In this context, this work aimed to utilize machine learning techniques, such as multilayer perceptron (MLP), CNN, Mask R-CNN, U-Net, and an ensemble of these different methods, to accurately classify the condition of wagon components through images. Specifically, we employed a preprocessed database to aid our classifications and evaluated the performance of these algorithms using two different databases.
The objectives of this work aimed to contribute to two main points: (i) the development of a workflow proposal for identifying non-conformities in train cars, and (ii) evaluation of the method proposed in the previous objective, with different machine learning algorithms on two different types of databases: one unbalanced and one balanced. We anticipated that by addressing these two questions, we could develop a new method for preparing images of train cars to identify defective parts, as well as proposing a way to classify cracks using different methods.
The remainder of this paper is organized as follows: the next section presents related works associated with our method, followed by a brief description of the real-world problem with which our method was tested in the subsequent section.
Section 4 describes the methodology used for data collection, as well as the methodology for classification algorithms, which we used to evaluate our databases.

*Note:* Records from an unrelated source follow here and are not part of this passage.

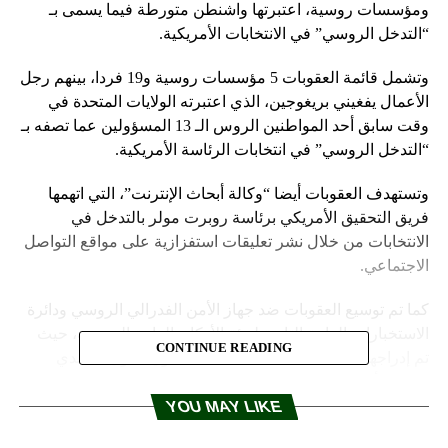
ومؤسسات روسية، اعتبرتها واشنطن متورطة فيما يسمى بـ
“التدخل الروسي” في الانتخابات الأمريكية.
وتشمل قائمة العقوبات 5 مؤسسات روسية و19 فردا، بينهم رجل
الأعمال يفغيني بريغوجين، الذي اعتبرته الولايات المتحدة في
وقت سابق أحد المواطنين الروس الـ 13 المسؤولين عما تصفه بـ
“التدخل الروسي” في انتخابات الرئاسة الأمريكية.
وتستهدف العقوبات أيضا “وكالة أبحاث الإنترنت”، التي اتهمها
فريق التحقيق الأمريكي برئاسة روبرت مولر بالتدخل في
الانتخابات من خلال نشر تعليقات استفزازية على مواقع التواصل
الاجتماعي.
كما تم توسيع العقوبات ضد جهاز الأمن الفدرالي الروسي ودائرة
الاستخبارات العامة التابعة لهيئة الأركان العامة الروسية، حيث
CONTINUE READING
تم إدراجهما على القائمة الجديدة تحت قانون “حول التصدي
لخصوم أمريكا من خلال العقوبات”، والذي وقعه الرئيس دونالد
ترامب يوم 2 أغسطس عام 2017.
YOU MAY LIKE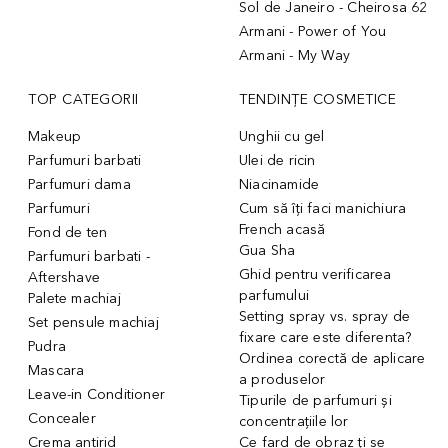
Sol de Janeiro - Cheirosa 62
Armani - Power of You
Armani - My Way
TOP CATEGORII
TENDINȚE COSMETICE
Makeup
Unghii cu gel
Parfumuri barbati
Ulei de ricin
Parfumuri dama
Niacinamide
Parfumuri
Cum să îți faci manichiura
French acasă
Fond de ten
Gua Sha
Parfumuri barbati -
Ghid pentru verificarea
Aftershave
parfumului
Palete machiaj
Setting spray vs. spray de
Set pensule machiaj
fixare care este diferenta?
Pudra
Ordinea corectă de aplicare
Mascara
a produselor
Leave-in Conditioner
Tipurile de parfumuri și
Concealer
concentrațiile lor
Crema antirid
Ce fard de obraz ți se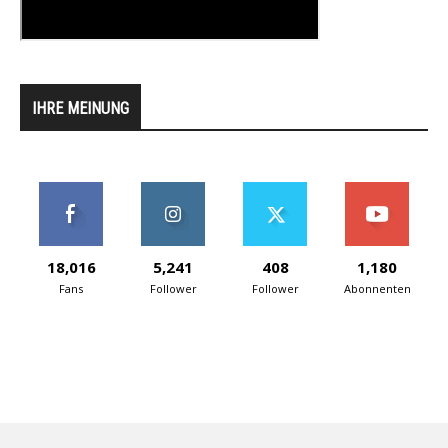
IHRE MEINUNG
18,016
5,241
408
1,180
Fans
Follower
Follower
Abonnenten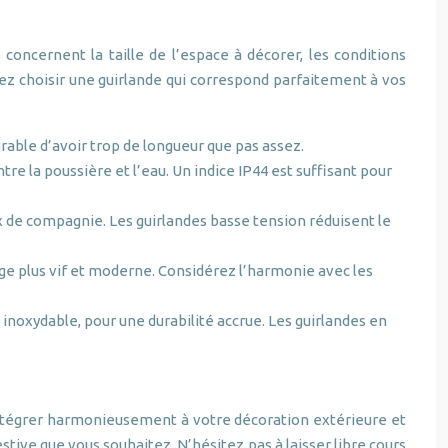
concernent la taille de l’espace à décorer, les conditions
rrez choisir une guirlande qui correspond parfaitement à vos
érable d’avoir trop de longueur que pas assez.
ntre la poussière et l’eau. Un indice IP44 est suffisant pour
ux de compagnie. Les guirlandes basse tension réduisent le
age plus vif et moderne. Considérez l’harmonie avec les
inoxydable, pour une durabilité accrue. Les guirlandes en
’intégrer harmonieusement à votre décoration extérieure et
estive que vous souhaitez. N’hésitez pas à laisser libre cours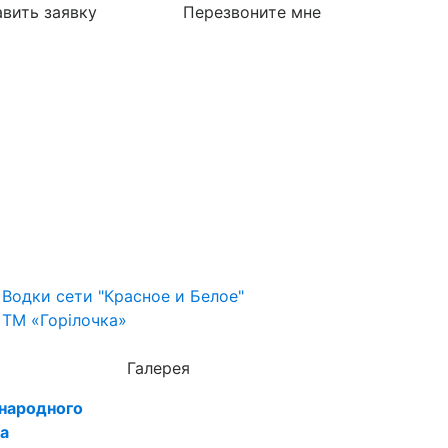
вить заявку
Перезвоните мне
Водки сети "Красное и Белое"
ТМ «Горілочка»
Галерея
ународного
а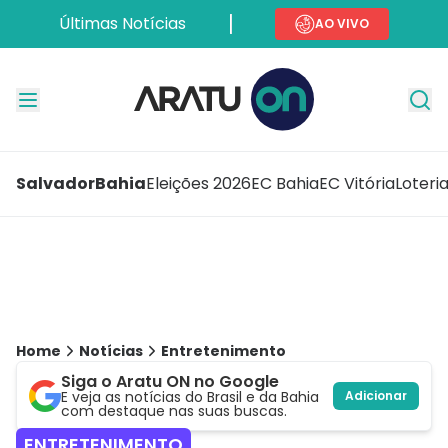
Últimas Notícias
AO VIVO
Salvador
Bahia
Eleições 2026
EC Bahia
EC Vitória
Loteri
Home
Notícias
Entretenimento
Siga o Aratu ON no Google
E veja as notícias do Brasil e da Bahia
Adicionar
com destaque nas suas buscas.
ENTRETENIMENTO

Section 5 presents our experimental results, while
Section 6 provides a comparison of the results obtained using other methodologies and classification algorithms. Finally, the last section concludes the paper by presenting our plans for future work.
2. Related Work
This section describes relevant works from the literature, such as the work of Gonçalves et al. [
12], which explored the use of HOG descriptors for identifying train parts and creating a database consisting of three classes of PADs. In their study, images were extracted using descriptors combined with SVM. The objective was to determine the optimal distance within a large-scale image for locating the PADs. To achieve this, the classifier identified the best bounding boxes in three intervals, allowing for the removal of the PADs from the image.
The work presented by [
6] focused on utilizing a discrete Fourier transform (DFT) in the spatial representation of railway car components, to develop an automatic detector for defective parts using convolutional neural network (CNN) classification. Their findings demonstrated the classification of PADs using metrics such as accuracy, precision, recall, and F1-score, as well as an accuracy boxplot. The results indicated that the use of DFT improved the CNN classification accuracy by 1.04%. This work serves as a practical application based on the database created in the study by [
12].
An example of work in the transportation field utilizing U-Net was proposed by [
11]. In their study, the authors aimed to identify the boundaries of car circulation lanes through image analysis. They employed the U-Net algorithm for lane segmentation. The authors introduced group-by-group convolution and depth-wise separable convolution into the backbone network, which simplified the branches of the network. They also incorporated convolution into the enhanced path network with a multi-level skip connection structure, to preserve coarse-grained semantic feature information. The full-scale skip connection fusion mechanism of the decoder was retained, enabling the capture of both fine-grained and coarse-grained semantic features at full scale. By introducing skip connections between the decoder and the encoder, the network enhances lane extraction, without increasing the receptive field size. The network’s ability to extract line features and contextual information improves the accuracy of lane line detection. Experimental results demonstrated that the improved neural network achieved excellent performance in detecting complex lane lines, effectively enhancing both the accuracy and time sensitivity of lane line detection.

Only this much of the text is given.